Il ne l’avait pas cherché. D’ailleurs il ne cherchait rien. Il ne lui avait rien demandé. D’ailleurs il ne demandait rien. C’était un de ces matins douillets de printemps au soleil quelque part dans le Sud, la montagne à café main droite, la mer à Marlboro à main gauche. Il fumait des deux mains.

Bien au-delà de minuit, ses guitares avaient joué dans une pompe à bière sur le port, du blues jusqu’à plus soif, Cold Night For The Gators, Texas Blood, du velu à faire pleurer un beignet aux pommes. 

Cette région bénie, depuis des années il laissait mijoter le projet mensonger d’y acquérir une maison au point d’en avoir tiré une blague en boucle auprès d’une poignée d’amis. Arrive un âge où camoufler des rêves au chaud sous l’oreiller repousse l’heure de percuter le corbillard du chat noir. Ah, le chat noir… L’animal appartenait à la bimbeloterie mythologique de ses chansons, une sorte de poisse à double détente. Parce que le blues, c’est toujours lire entre les lignes derrière le paravent du rythme ternaire. La veille, en fin d’après-midi, à l’issue du soundcheck, un gars, boucle de ceinture incrustée de turquoises, bottes pointues et chemise à carreaux lui avait demandé de dédicacer une pochette noir et blanc de Black Cat Bone, un de ses premiers albums, illustrée par Jean-Claude Claeys. Le dessinateur avait parfaitement intégré le concept du chat noir sous les traits… d’une blonde atomique très Jean Harlow, robe de satin cousue à même la peau, fendue haut sur la cuisse. Voilà qui remontait aux ancêtres d’Hérode et Mathusalem… Deux heures à poireauter avant le train de midi puis se recoller au mixage d’une musique de clip publicitaire.
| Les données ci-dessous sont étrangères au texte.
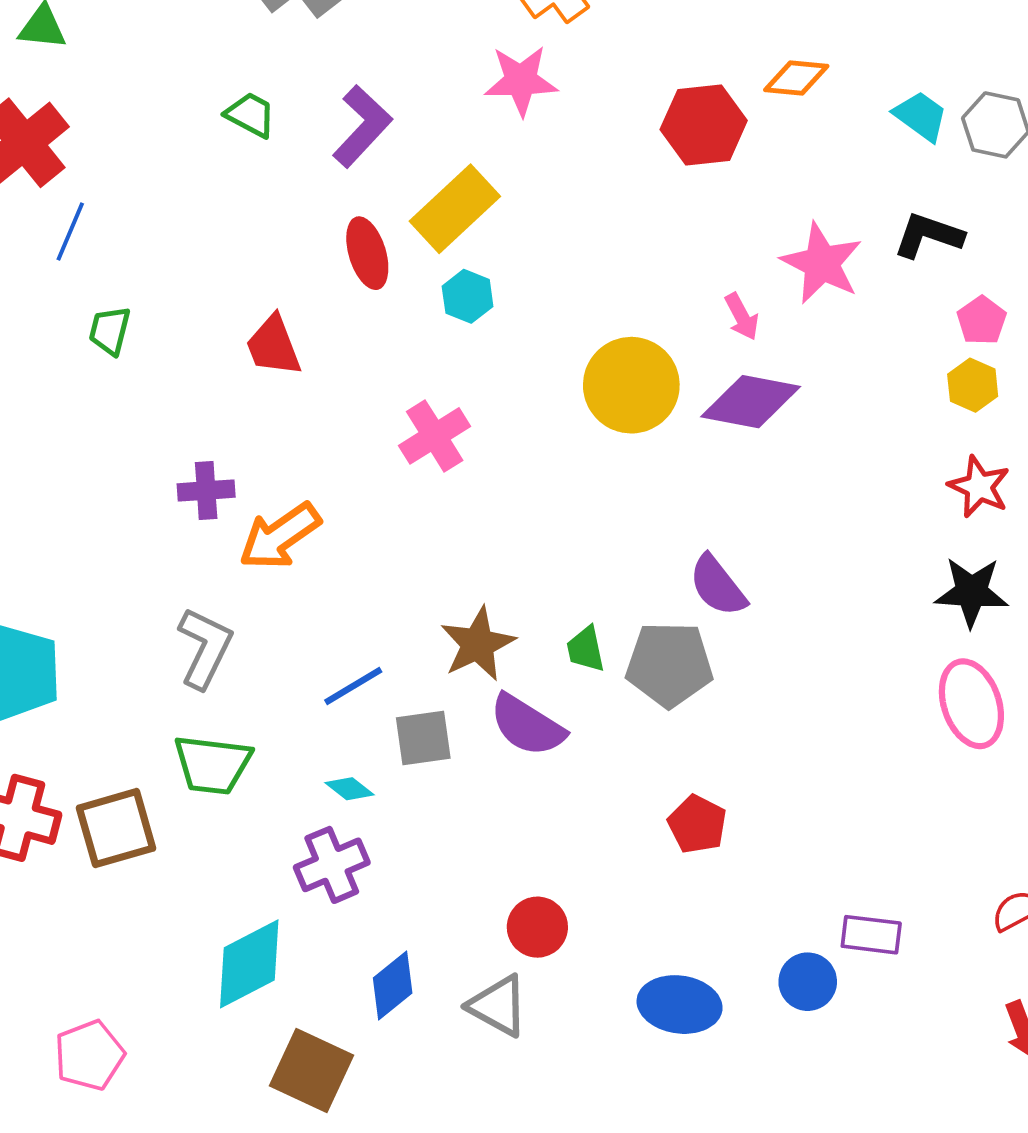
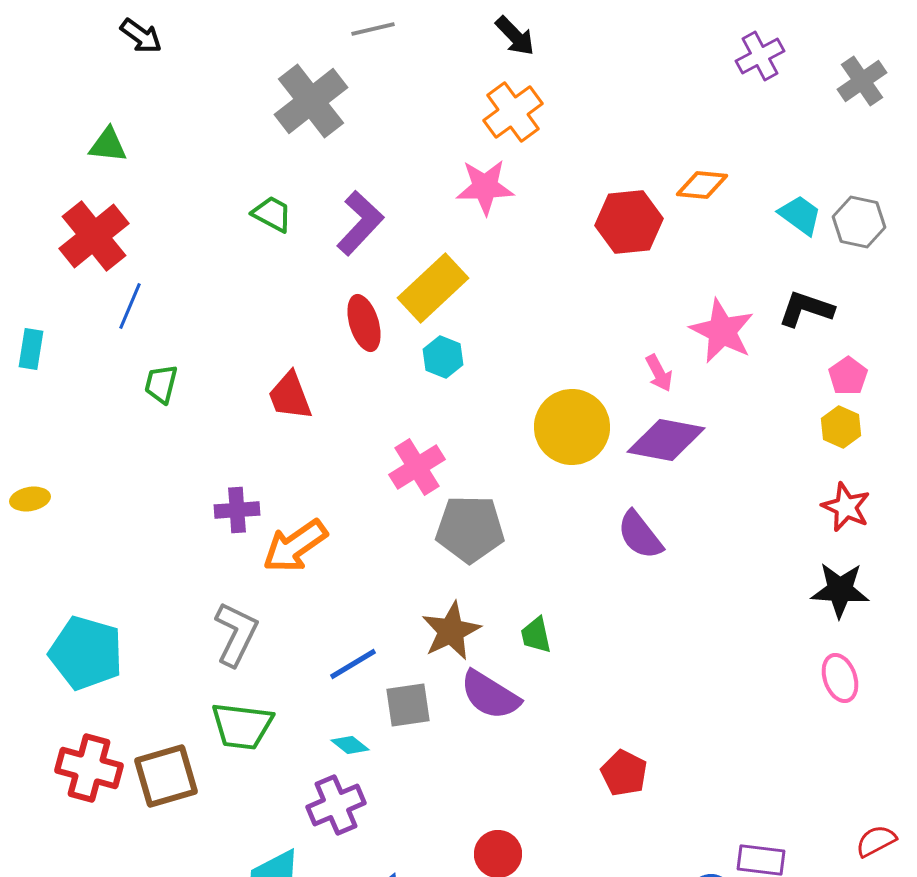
purple semicircle: (718, 586) -> (640, 535), moved
gray pentagon: (669, 664) -> (470, 529), moved
pink ellipse: (971, 704) -> (840, 678), size x0.7

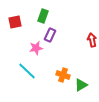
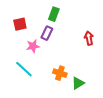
green rectangle: (43, 16) -> (54, 14), moved
red square: (15, 22) -> (20, 24), moved

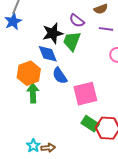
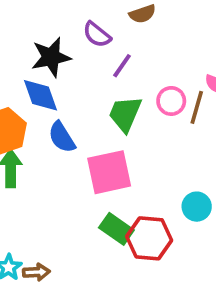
purple line: (106, 29) -> (122, 66), moved, turned -64
green trapezoid: (72, 41) -> (125, 114), moved

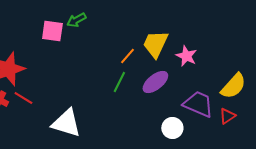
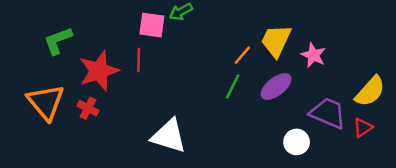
red line: (23, 98) -> (139, 60), moved, turned 60

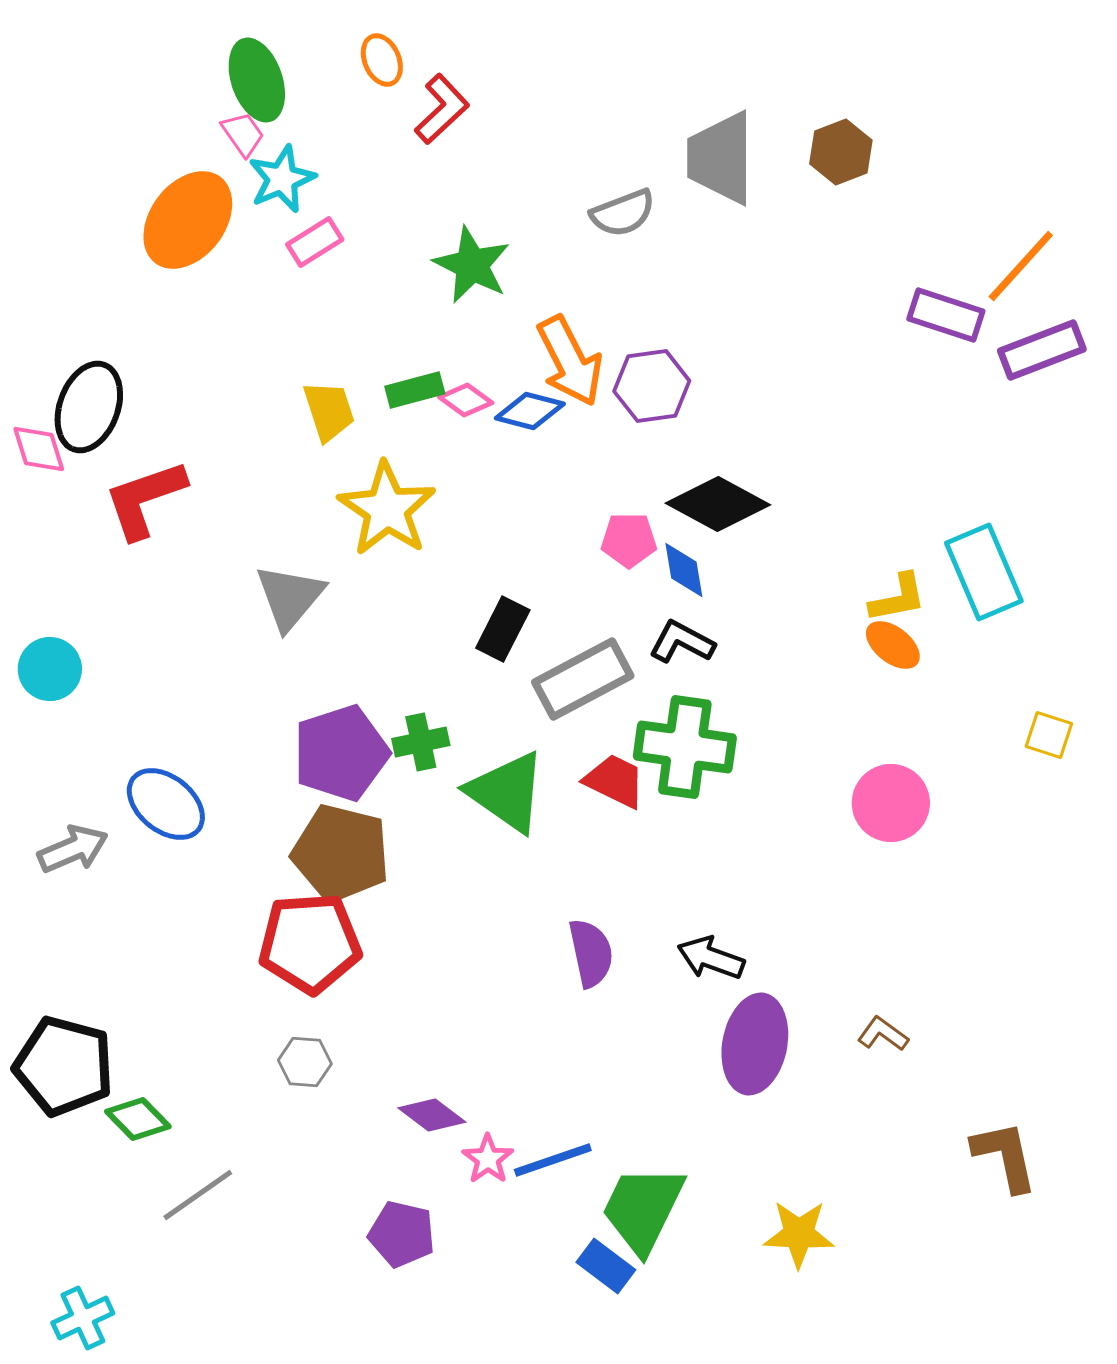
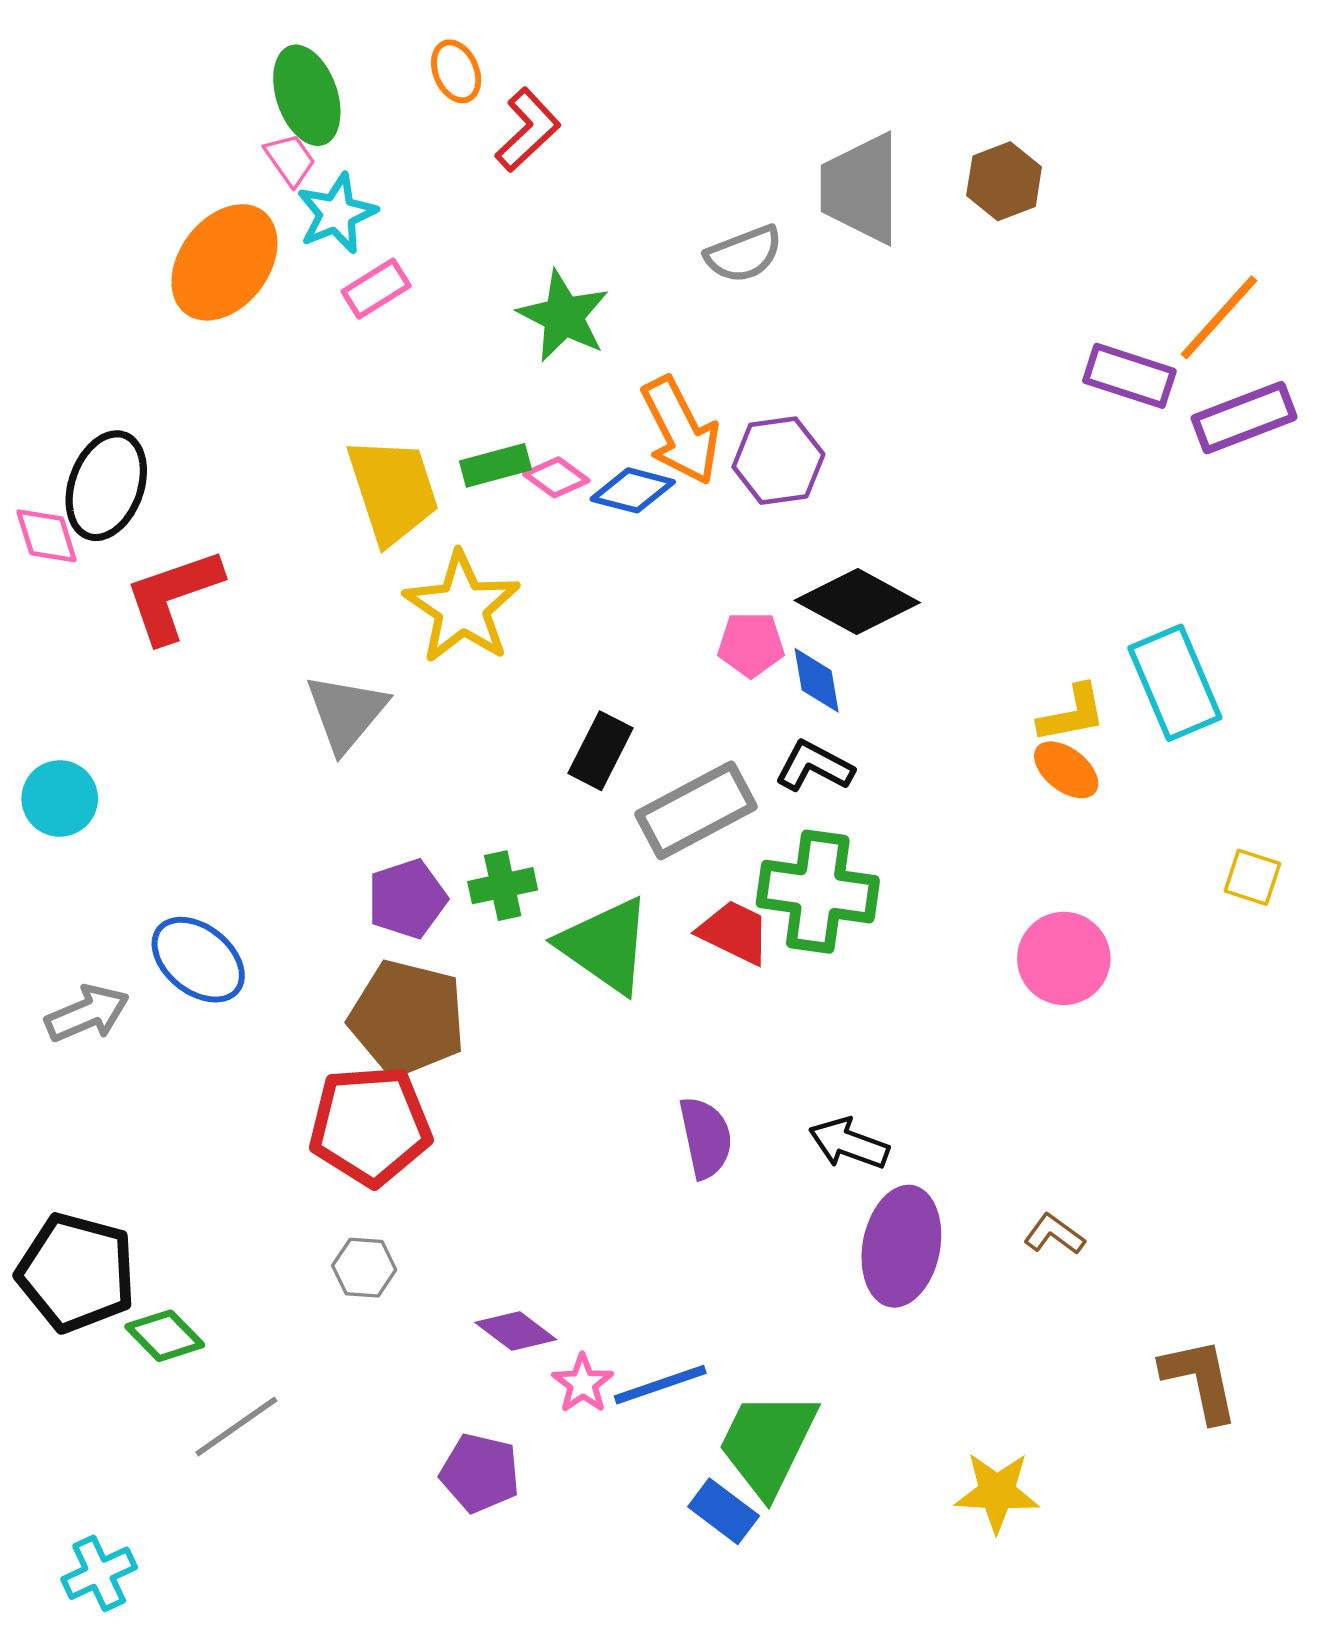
yellow trapezoid: (329, 411) -> (393, 490), size x1.5
purple pentagon: (341, 753) -> (407, 899), size x0.7
yellow star: (799, 1234) -> (997, 1492), moved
En contrebas, le clapotis de la mer répondait au chuchotis d’un courant d’air iodé dans les branches d’une allée de cyprès si bien qu’il ne l’entendit pas arriver sur des semelles à double coussin d’air. Une femme blonde, jeune au regard des rides en rhizome qui lui ravinaient le visage, la quarantaine souriante, essoufflée et en sueur, soudain plantée, en plein jogging, à sa hauteur. Vêtue d’une de ces secondes peaux synthétiques comme en portent les sportifs, elle s’essuya le front d’un geste empressé à l’aide d’un bandeau éponge porté au poignet. Et sans plus d’embarras engagea la conversation. Elle le reconnaissait, comment pouvait-il en être autrement puisque le concert l’avait littéralement emballée. D’un naturel circonspect, il encaissa les compliments sur la pointe des pieds de la politesse mais l’interlocutrice n’entendait pas en rester là et l’entraîna sur un terrain pour le moins surprenant. Celui de la Gibson ES6355TD-SV. Sa guitare préférée. Et les voilà embringués, tels de vieux requins de studio, à comparer mérites et défauts de la marque, poids, largeur du manche, micros… 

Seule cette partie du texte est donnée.